There’s a song I’ve sung along with countless times on the Christian station and in church. It’s “Praise You in This Storm,” by Casting Crowns. As you might have guessed, a major theme of the song is praising God even when everything in life seems to be going wrong. Before we were officially infertile, I sang this song and I believed I meant it. I thought, you know, I haven’t had many storms in this life, but I would absolutely praise God through any difficulty and hardship. No question.
Well, turns out theory isn’t always carried out in practice.
When we first found out what our issue was, we were (of course) devastated. But we thought surely it was fixable. When we found out it wasn’t fixable, I got angry. And I was angry with God. I’ve been faithful, haven’t I? I mean, intellectually, I know I don’t deserve anything, I’m not owed anything, but why would God do this to us?
Did God not say, “Be fruitful and multiply”? Did he not create man and woman in such a way as to be able to bear children? And did not God give me the desire to be a mother–give us the desire to be parents? Infertility feels like such a cruel punishment because it is like we are less than. We have been deprived of something that naturally belongs to each person. It is a dysfunction in the body that by all accounts should not happen.
And so when we pray for this miracle, for the healing we need to conceive naturally, I have a tendency to think: we are standing on firm ground here. We don’t deserve special treatment, but surely we do deserve to be whole in body, right? Like I am making my case to God. (There is a precedent for this: Job 13:15, “Though he slay me, I will hope in him; yet I will argue my ways to his face.”)
But here I find I have no ground to stand on at all. I can’t argue that I deserve anything from a God who already has given me something I absolutely did not deserve and never could earn. And if he has decided that we should deal with infertility, than I hope we will survive it in a way that glorifies him. That’s intellectual, though. I’m not sure I’ve internalized it.
I teach a Bible study to home-schooled elementary students, and I have the blessing of working with several other godly women in that venture. One of them, Ann, lost her husband four years ago. We were talking (I don’t remember the context) and she said, “I never asked God for the gift of widowhood. In fact, I didn’t want it.
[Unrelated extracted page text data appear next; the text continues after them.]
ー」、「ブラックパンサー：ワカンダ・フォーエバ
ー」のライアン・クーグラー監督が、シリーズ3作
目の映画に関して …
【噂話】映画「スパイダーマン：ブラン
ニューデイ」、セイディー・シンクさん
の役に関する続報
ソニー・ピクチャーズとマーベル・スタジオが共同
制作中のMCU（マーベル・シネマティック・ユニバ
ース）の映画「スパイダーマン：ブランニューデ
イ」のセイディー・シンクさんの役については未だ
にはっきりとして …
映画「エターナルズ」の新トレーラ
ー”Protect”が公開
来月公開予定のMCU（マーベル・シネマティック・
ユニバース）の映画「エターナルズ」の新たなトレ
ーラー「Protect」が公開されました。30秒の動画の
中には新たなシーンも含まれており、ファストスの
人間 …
But it is a gift from God.” I can’t really wrap my mind around it, but I know it applies here. I know that infertility is, in some way yet unknown to me, a gift from God. I don’t want it. I’d like him to take it back today.
I do hope for a miracle. DH and I pray every night for complete healing–supernaturally or by the scientific advancements with which God has blessed us. We pray that we would be able to conceive naturally. But I also pray for contentment. I pray that infertility is something that came into our lives for a reason. I pray our infertility will glorify God.
I pray for the strength to praise him in this storm.